You always are going to be, with every reference to Sodom and Gomorrah, thinking of that whole story. So what I'm trying to piece apart here is maybe if that's the last piece added, there is to get to some of the, if not the historicity of these events, at least to access what the oldest story was.
And it's not there, is what I'm trying to say. But is that important to highlight? Also, we might think today, book of Genesis at the beginning of the Bible, it must have been written first. But of course, almost it feels like an onion. There are so many different layers to these stories.
And when they're added and compiled together, it's not that the oldest stories are at the beginning and that the stories we have today were the earliest versions of them either.
Right, exactly. It's something that I struggle to teach the students sometimes is that there's a clear narrative trajectory in the Bible from the beginning of time to more or less the Persian period. And at certain points, that intersects with actual chronology. But again, it's a narrative chronology.
So when something occurs early in the biblical text or it's based early, it doesn't have much bearing on when that text was actually written. So the best example is the story of creation is probably pretty late, whereas a prophetic text like Hosea is probably much older.

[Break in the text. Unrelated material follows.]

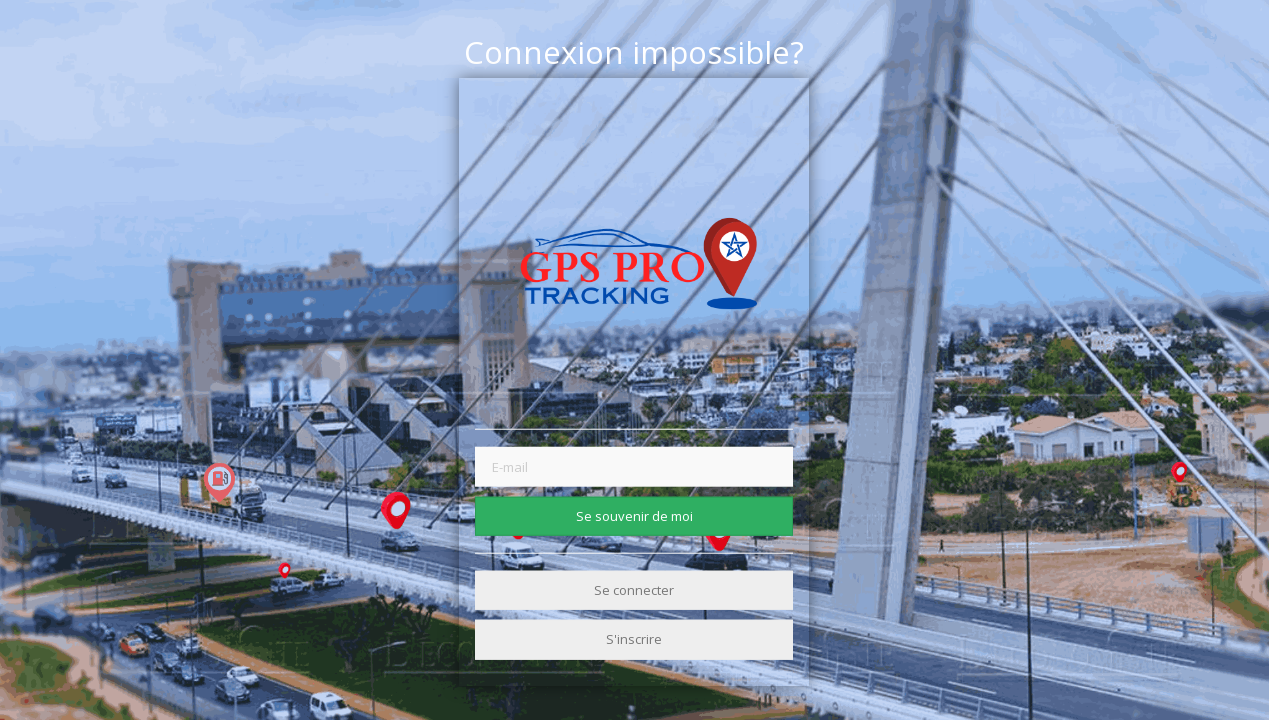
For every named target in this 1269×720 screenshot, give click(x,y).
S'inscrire (634, 639)
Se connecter (634, 590)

So you can't exactly correlate the narrative context with the scribal context, the composition of those texts.
We've covered that main narrative story of Genesis book 18 to 19, but there's another part of the book of Genesis, isn't there, which talks about Sodom and Gomorrah that I feel we need to talk about first before visiting those other cities and the historicity and archaeology about it.
Right, exactly. So this gets to a completely different, also in Genesis, but it's a completely different chapter in chapter 14. which is a chapter that has long been recognized as one of the strangest chapters in the book of Genesis. It's going all over the place in terms of what it's talking about, its content.
It concerns international politics, which is completely out of place in the book of Genesis. That's more at home in Kings and Samuel and things like that. It has Abram in this section, essentially as a king with an army that he raises. He encounters a strange priest called Melchizedek, who's the priest of El Elyon in pre-Israelite Jerusalem.